Different altogether, indeed. That is what happens when two intuitions clash: we “know” that probabilities can be added, and we also know that a probability of 120% is not possible. Here is how we might work it out correctly. Getting pregnant during, say, the third cycle is a combination of successive events that all need to happen: not getting pregnant during cycles 1 and 2 (you cannot get pregnant more than once at a time), and conceiving during the third cycle. To calculate the chance of these three events happening in a row we multiply the chances of the individual events: 80% x 80% x 20%, which is 12.8%. If we do this for all five cycles, we find the probabilities of getting pregnant as respectively 20%, 16% (80% x 20%), 12.8% as already calculated, and 10.24% and 8.19% for the final two cycles. The total probability is the sum: 67.23%.
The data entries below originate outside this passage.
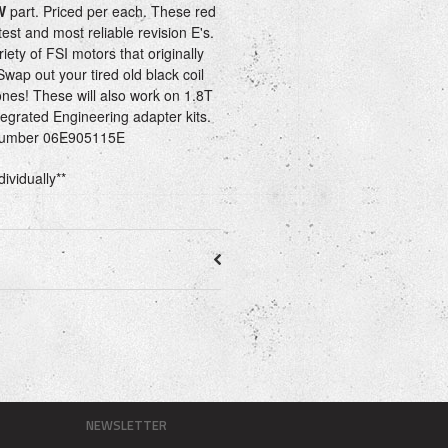
W
part. Priced per each. These red
test and most reliable revision E's.
iety of FSI motors that originally
Swap out your tired old black coil
ones! These will also work on 1.8T
tegrated Engineering adapter kits.
 number 06E905115E
dividually**
NEWSLETTER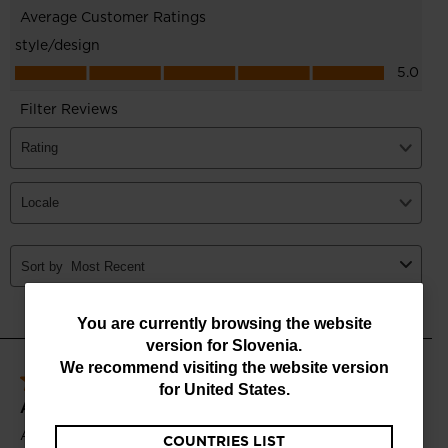
You
You are currently browsing the website
version for
Slovenia
.
are
We recommend visiting the website version
currently
for
United States
.
browsing
COUNTRIES LIST
the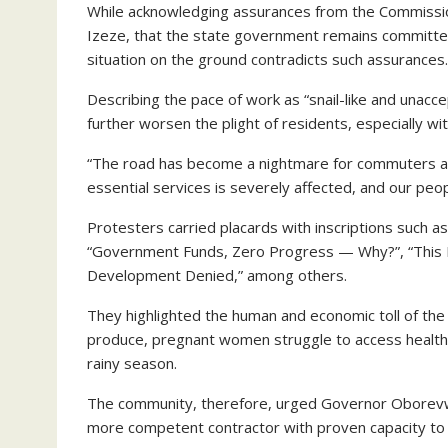
While acknowledging assurances from the Commiss
Izeze, that the state government remains committed
situation on the ground contradicts such assurances.
Describing the pace of work as “snail-like and unac
further worsen the plight of residents, especially wi
“The road has become a nightmare for commuters and
essential services is severely affected, and our peo
Protesters carried placards with inscriptions such 
“Government Funds, Zero Progress — Why?”, “This D
Development Denied,” among others.
They highlighted the human and economic toll of the 
produce, pregnant women struggle to access healthca
rainy season.
The community, therefore, urged Governor Oborevwor
more competent contractor with proven capacity to 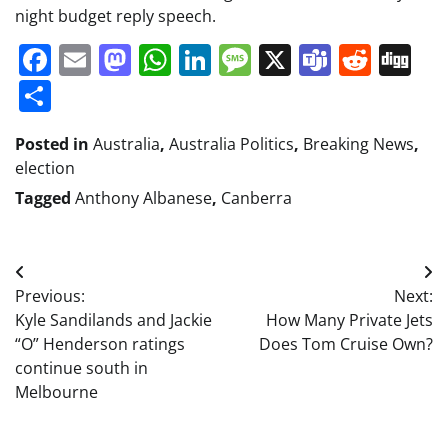
night budget reply speech.
Facebook
Email
Mastodon
WhatsApp
LinkedIn
Message
X
Teams
Redd
Di
Share
Posted in
Australia
,
Australia Politics
,
Breaking News
,
election
Tagged
Anthony Albanese
,
Canberra
Post
Previous:
Next:
navigation
Kyle Sandilands and Jackie
How Many Private Jets
“O” Henderson ratings
Does Tom Cruise Own?
continue south in
Melbourne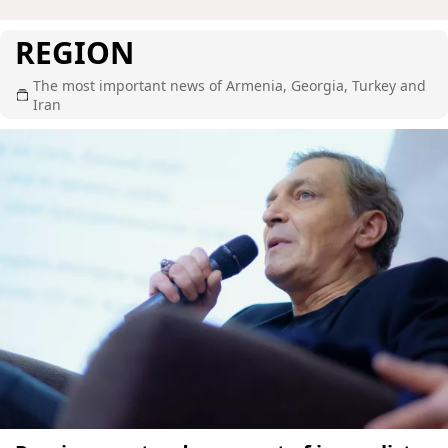
REGION
The most important news of Armenia, Georgia, Turkey and
Iran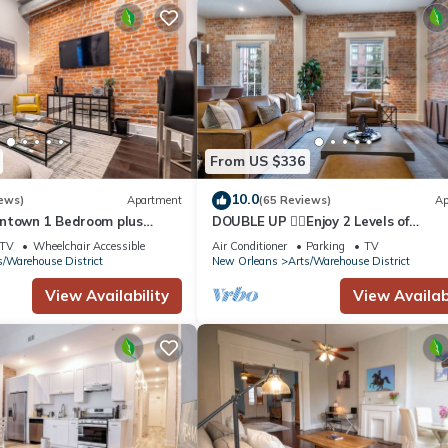
From US $336
10.0
ews)
Apartment
(65 Reviews)
Ap
wntown 1 Bedroom plus
DOUBLE UP ✌🏽Enjoy 2 Levels of
Sofa & Private Terrace ⚜️ -
Accommodations in the Heart of
TV
Wheelchair Accessible
Air Conditioner
Parking
TV
DOWNTOWN Balconies on Each Leve
s/Warehouse District
New Orleans
Arts/Warehouse District
View Availability
View Availabi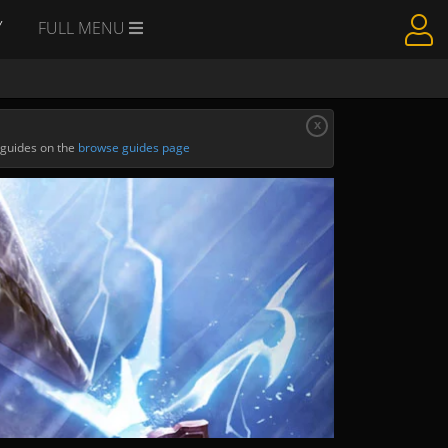
Y
FULL MENU
x
 guides on the
browse guides page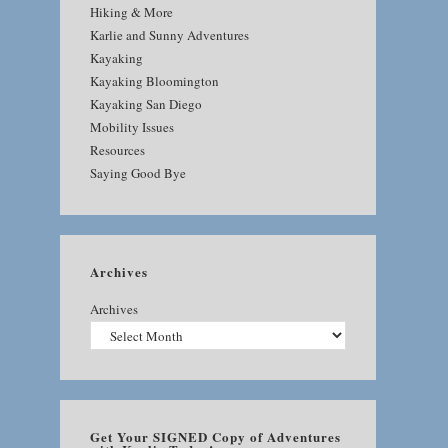
Hiking & More
Karlie and Sunny Adventures
Kayaking
Kayaking Bloomington
Kayaking San Diego
Mobility Issues
Resources
Saying Good Bye
Archives
Archives
Get Your SIGNED Copy of Adventures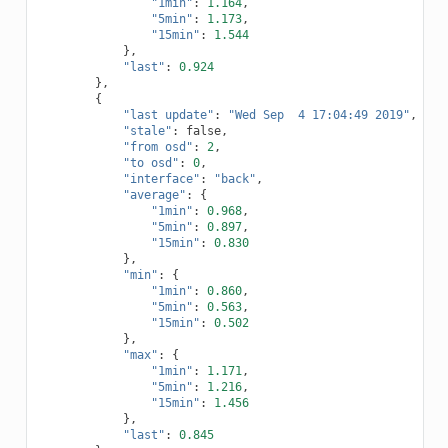
"1min"
:
1.164
,
"5min"
:
1.173
,
"15min"
:
1.544
},
"last"
:
0.924
},
{
"last update"
:
"Wed Sep  4 17:04:49 2019"
,
"stale"
:
false
,
"from osd"
:
2
,
"to osd"
:
0
,
"interface"
:
"back"
,
"average"
:
{
"1min"
:
0.968
,
"5min"
:
0.897
,
"15min"
:
0.830
},
"min"
:
{
"1min"
:
0.860
,
"5min"
:
0.563
,
"15min"
:
0.502
},
"max"
:
{
"1min"
:
1.171
,
"5min"
:
1.216
,
"15min"
:
1.456
},
"last"
:
0.845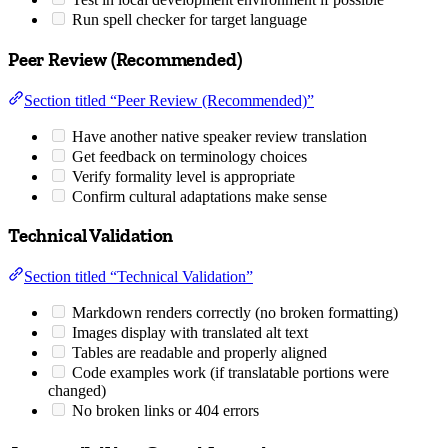
Run spell checker for target language
Peer Review (Recommended)
Section titled “Peer Review (Recommended)”
Have another native speaker review translation
Get feedback on terminology choices
Verify formality level is appropriate
Confirm cultural adaptations make sense
Technical Validation
Section titled “Technical Validation”
Markdown renders correctly (no broken formatting)
Images display with translated alt text
Tables are readable and properly aligned
Code examples work (if translatable portions were
changed)
No broken links or 404 errors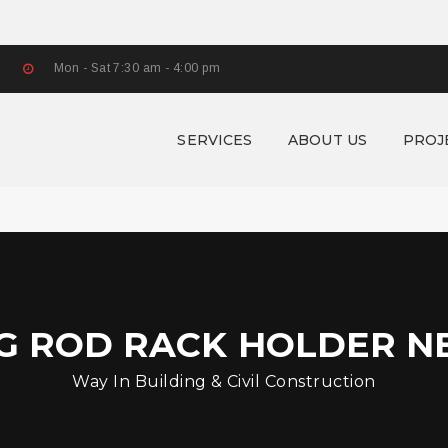
Mon - Sat 7:30 am - 4:00 pm
SERVICES
ABOUT US
PROJ
NG ROD RACK HOLDER N
Way In Building & Civil Construction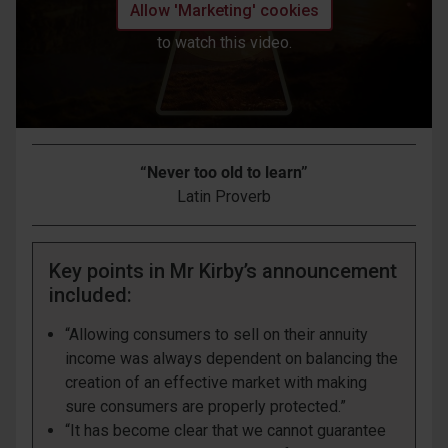
Allow 'Marketing' cookies
to watch this video.
“Never too old to learn”
Latin Proverb
Key points in Mr Kirby’s announcement
included:
“Allowing consumers to sell on their annuity
income was always dependent on balancing the
creation of an effective market with making
sure consumers are properly protected.”
“It has become clear that we cannot guarantee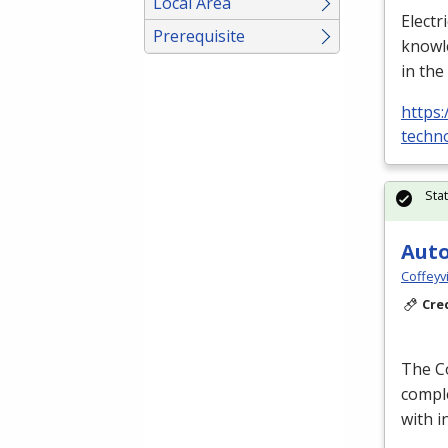
Local Area
Electr
Prerequisite
knowle
in the
https:
techno
Sta
Auto
Coffeyv
Cre
The Co
comple
with 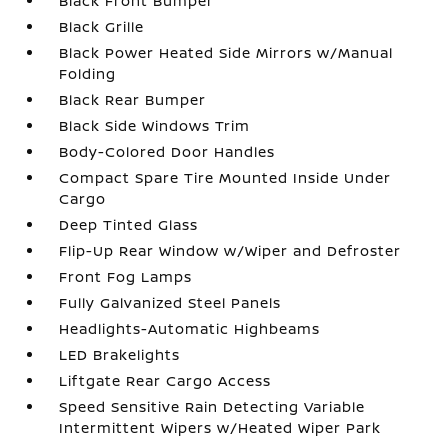
Black Front Bumper
Black Grille
Black Power Heated Side Mirrors w/Manual
Folding
Black Rear Bumper
Black Side Windows Trim
Body-Colored Door Handles
Compact Spare Tire Mounted Inside Under
Cargo
Deep Tinted Glass
Flip-Up Rear Window w/Wiper and Defroster
Front Fog Lamps
Fully Galvanized Steel Panels
Headlights-Automatic Highbeams
LED Brakelights
Liftgate Rear Cargo Access
Speed Sensitive Rain Detecting Variable
Intermittent Wipers w/Heated Wiper Park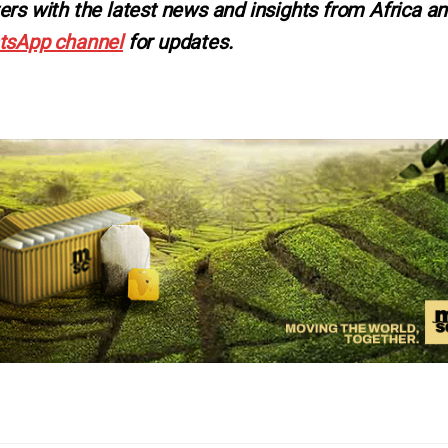
ers with the latest news and insights from Africa a
tsApp channel
for updates.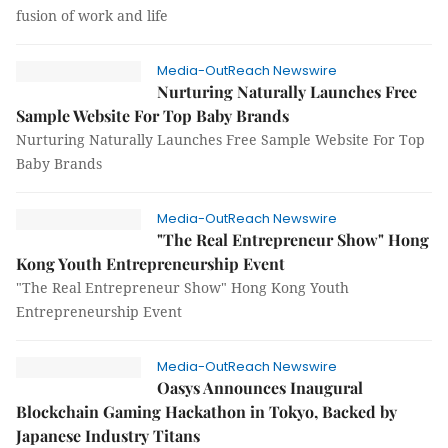
fusion of work and life
Media-OutReach Newswire
Nurturing Naturally Launches Free
Sample Website For Top Baby Brands
Nurturing Naturally Launches Free Sample Website For Top
Baby Brands
Media-OutReach Newswire
"The Real Entrepreneur Show" Hong
Kong Youth Entrepreneurship Event
"The Real Entrepreneur Show" Hong Kong Youth
Entrepreneurship Event
Media-OutReach Newswire
Oasys Announces Inaugural
Blockchain Gaming Hackathon in Tokyo, Backed by
Japanese Industry Titans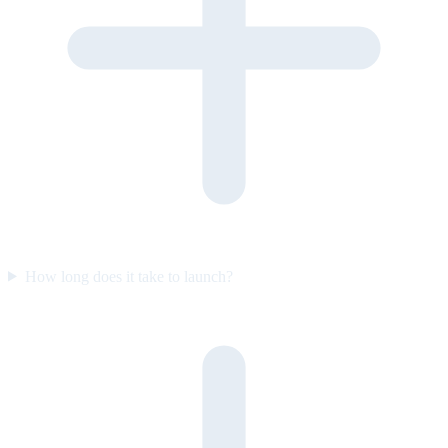
How long does it take to launch?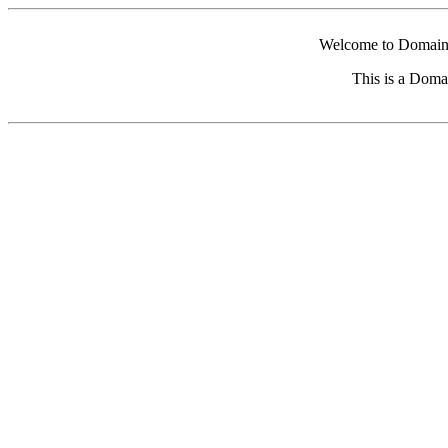
Welcome to Domain 
This is a Doma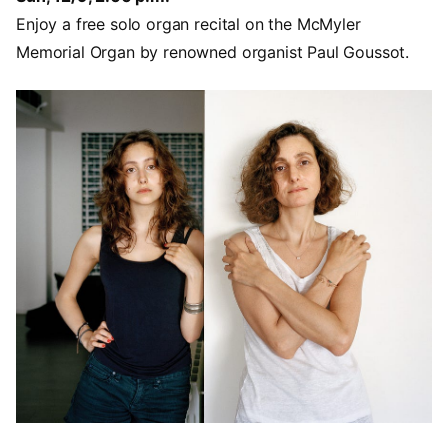
Enjoy a free solo organ recital on the McMyler
Memorial Organ by renowned organist Paul Goussot.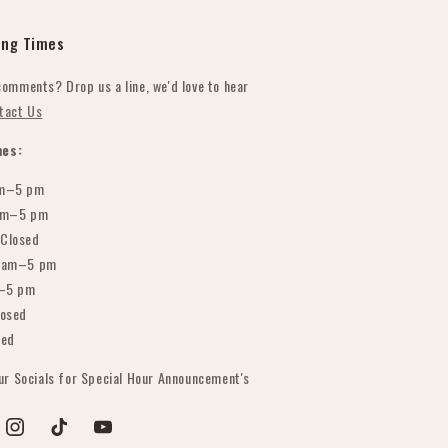
ing Times
comments? Drop us a line, we'd love to hear
tact Us
es:
m–5 pm
am–5 pm
Closed
 am–5 pm
–5 pm
osed
sed
our Socials for Special Hour Announcement's
est
Instagram
TikTok
YouTube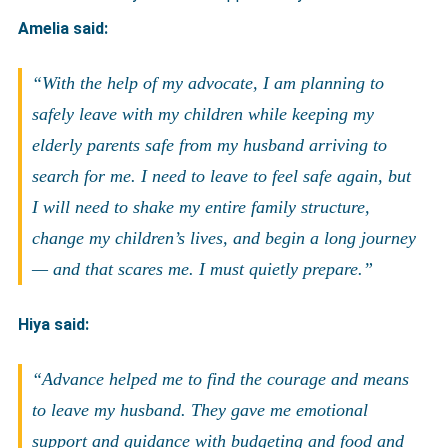
Amelia said:
“With the help of my advocate, I am planning to
safely leave with my children while keeping my
elderly parents safe from my husband arriving to
search for me. I need to leave to feel safe again, but
I will need to shake my entire family structure,
change my children’s lives, and begin a long journey
— and that scares me. I must quietly prepare.”
Hiya said:
“Advance helped me to find the courage and means
to leave my husband. They gave me emotional
support and guidance with budgeting and food and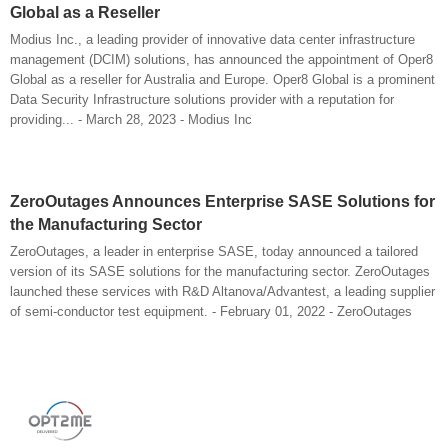
Global as a Reseller
Modius Inc., a leading provider of innovative data center infrastructure
management (DCIM) solutions, has announced the appointment of Oper8
Global as a reseller for Australia and Europe. Oper8 Global is a prominent
Data Security Infrastructure solutions provider with a reputation for
providing... - March 28, 2023 - Modius Inc
ZeroOutages Announces Enterprise SASE Solutions for
the Manufacturing Sector
ZeroOutages, a leader in enterprise SASE, today announced a tailored
version of its SASE solutions for the manufacturing sector. ZeroOutages
launched these services with R&D Altanova/Advantest, a leading supplier
of semi-conductor test equipment. - February 01, 2022 - ZeroOutages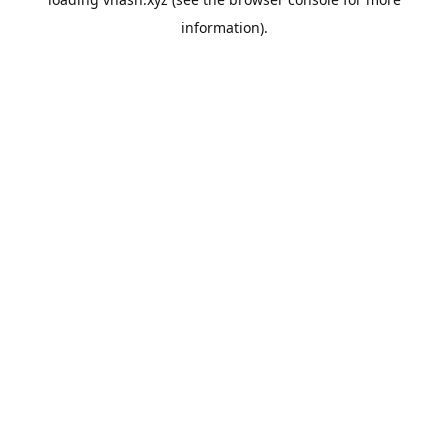
information).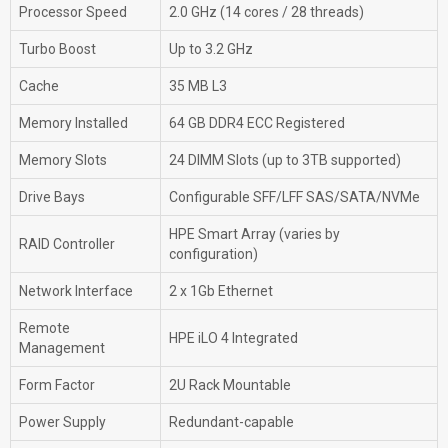
Processor Speed
2.0 GHz (14 cores / 28 threads)
Turbo Boost
Up to 3.2 GHz
Cache
35 MB L3
Memory Installed
64 GB DDR4 ECC Registered
Memory Slots
24 DIMM Slots (up to 3TB supported)
Drive Bays
Configurable SFF/LFF SAS/SATA/NVMe
HPE Smart Array (varies by
RAID Controller
configuration)
Network Interface
2 x 1Gb Ethernet
Remote
HPE iLO 4 Integrated
Management
Form Factor
2U Rack Mountable
Power Supply
Redundant-capable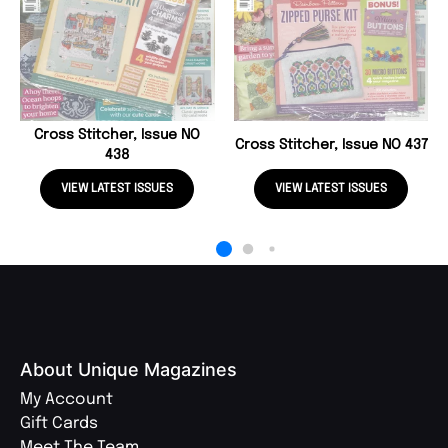
Cross Stitcher, Issue NO
Cross Stitcher, Issue NO 437
438
VIEW LATEST ISSUES
VIEW LATEST ISSUES
About Unique Magazines
My Account
Gift Cards
Meet The Team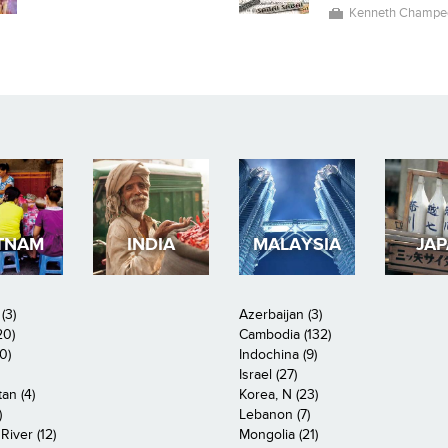
Kenneth Champe
TNAM
INDIA
MALAYSIA
JA
(3)
Azerbaijan (3)
20)
Cambodia (132)
0)
Indochina (9)
Israel (27)
an (4)
Korea, N (23)
)
Lebanon (7)
iver (12)
Mongolia (21)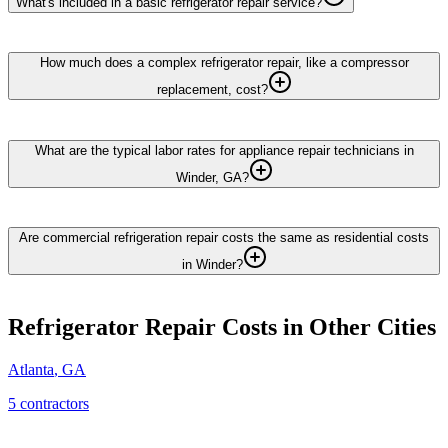
What's included in a basic refrigerator repair service?
How much does a complex refrigerator repair, like a compressor
replacement, cost?
What are the typical labor rates for appliance repair technicians in
Winder, GA?
Are commercial refrigeration repair costs the same as residential costs
in Winder?
Refrigerator Repair
Costs in Other Cities
Atlanta
,
GA
5
contractor
s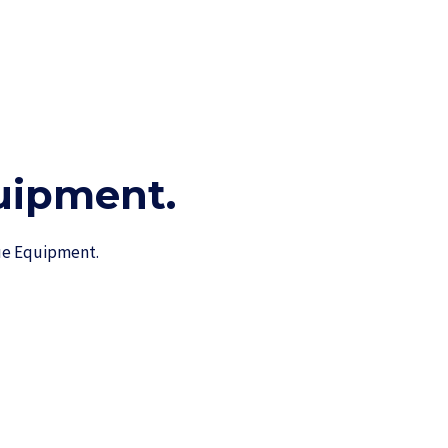
ipment.​
cue Equipment.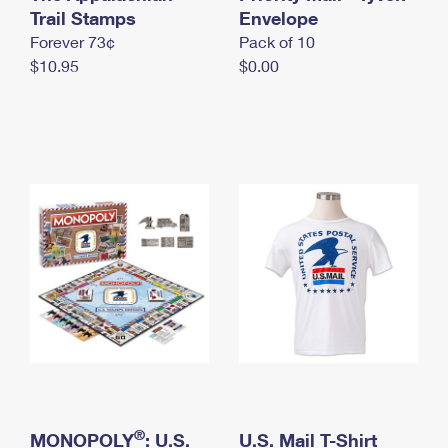
International Business Shipping
Trail Stamps
First-Class Mail International
Envelope
Money Orders
Forever 73¢
Pack of 10
Managing Business Mail
Filing an International Claim
Filing a Claim
$10.95
$0.00
USPS & Web Tools APIs
Requesting an International Refund
Requesting a Refund
Prices
®
MONOPOLY
: U.S.
U.S. Mail T-Shirt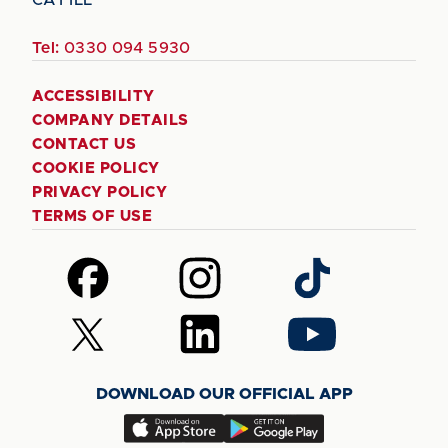
Tel:
0330 094 5930
ACCESSIBILITY
COMPANY DETAILS
CONTACT US
COOKIE POLICY
PRIVACY POLICY
TERMS OF USE
Follow
Follow
Follow
us
us
us
on
on
on
Follow
Follow
Follow
Facebook
Instagram
TikTok
us
us
us
on
on
on
DOWNLOAD OUR OFFICIAL APP
X
LinkedIn
YouTube
(Twitter)
Download
Download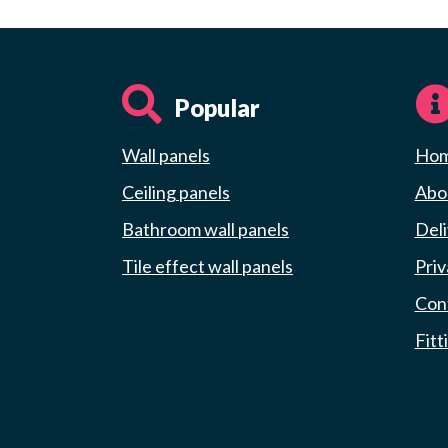
Popular
Wall panels
Ho
Ceiling panels
Abou
Bathroom wall panels
Deli
Tile effect wall panels
Priv
Con
Fitt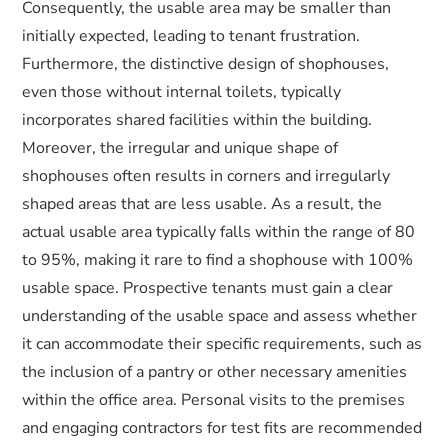
Consequently, the usable area may be smaller than
initially expected, leading to tenant frustration.
Furthermore, the distinctive design of shophouses,
even those without internal toilets, typically
incorporates shared facilities within the building.
Moreover, the irregular and unique shape of
shophouses often results in corners and irregularly
shaped areas that are less usable. As a result, the
actual usable area typically falls within the range of 80
to 95%, making it rare to find a shophouse with 100%
usable space. Prospective tenants must gain a clear
understanding of the usable space and assess whether
it can accommodate their specific requirements, such as
the inclusion of a pantry or other necessary amenities
within the office area. Personal visits to the premises
and engaging contractors for test fits are recommended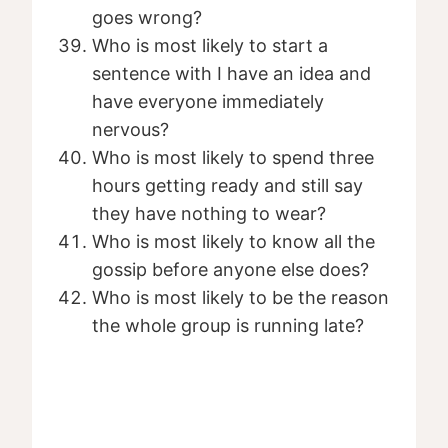
goes wrong?
Who is most likely to start a
sentence with I have an idea and
have everyone immediately
nervous?
Who is most likely to spend three
hours getting ready and still say
they have nothing to wear?
Who is most likely to know all the
gossip before anyone else does?
Who is most likely to be the reason
the whole group is running late?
If this looks a little convoluted, then that is because it is: we must work out the probability of five different sequences of events. But there is a clever trick we can use to make our calculation a lot easier. Getting pregnant and not getting pregnant are complementary events: either there is a pregnancy or there is not, and therefore the chance of one is 100% minus the chance of the other. So, the chance of getting pregnant in any of the five cycles is 100% minus the chance of failing to get pregnant in any of them. There is only one sequence of events that corresponds with not getting pregnant over five cycles: not getting pregnant five times in a row. The chance of this is 80% x 80% x 80% x 80% x 80%, or 32.77%. The chance of getting pregnant is the complement: 100% - 32.77% = 67.23%. This simple calculation produces exactly the same result as the complicated calculation of the chances of getting pregnant at every one occasion.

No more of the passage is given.